LTE carrier Aggregation LTE is specified in 3GPP release 8 and 9. LTE advanced is specified in 3GPP release 10. The main difference between them is, carrier aggregation has been introduced in LTE Advanced. Also the number of antennas supported by MIMO has been increased to 8 in LTE Advanced. 1. Carrier Aggregation Carrier aggregation (CA) is used in LTE-Advanced in order to increase the bandwidth, and thereby increasing the bitrate. Hence it will support higher data rate compared to non-CA device. It is applied for both TDD and FDD (DL Speeds up to 1 Gbps and UL Speeds up to 500Mbps). Each aggregated carrier is referred to as a component carrier, CC. The component carrier can have a bandwidth of 1.4, 3, 5, 10, 15 or 20 MHz and a maximum of 5 component carriers can be aggregated, hence the maximum aggregated bandwidth is 100 MHz. In FDD the number of aggregated carriers can be different in DL and UL. However, the number of UL component carriers is always equal to or lower than the number of DL component carriers. The individual component carriers can also be of different bandwidths. For TDD the number of CCs as well as the bandwidths of each CC will normally be the same for DL and UL.

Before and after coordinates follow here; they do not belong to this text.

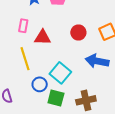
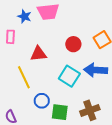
pink rectangle: (23, 26) -> (10, 37), moved
cyan square: (60, 73) -> (69, 76), moved

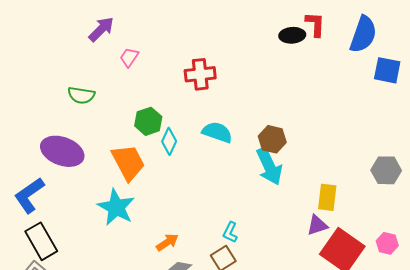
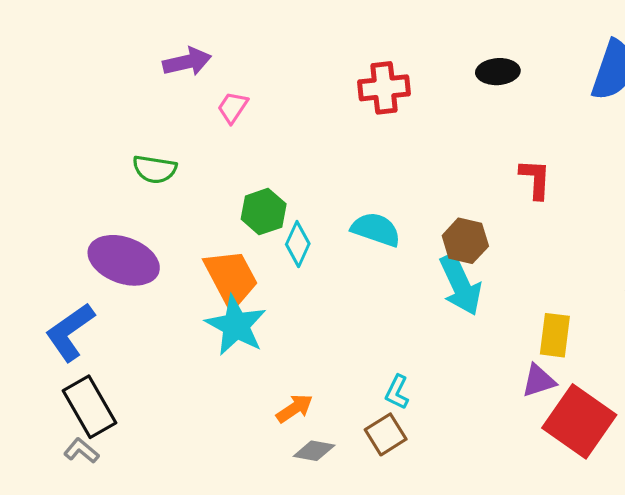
red L-shape: (315, 24) -> (535, 179), moved
purple arrow: (101, 29) -> (187, 62), turned 32
red cross: (200, 74) -> (384, 88), moved
cyan star: (116, 207) -> (236, 325), moved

1.1 Types of CA 1. Intra-band contiguous - The component carriers belong to the same operating frequency band. This might not always be possible, due to operator frequency allocation scenarios. E.g. 3C, 7C, 38C 2. Intra-band non-contiguous - The component carriers belong to the same operating frequency band, but have gaps, in between so that they don’t overlap. E.g. 3A-3A, 7A-7A.

3. Inter-band non-contiguous – The component carriers belong to different operating frequency bands so they have gaps in between. E.g. 3A-7A, 7A20A, 3A-38A.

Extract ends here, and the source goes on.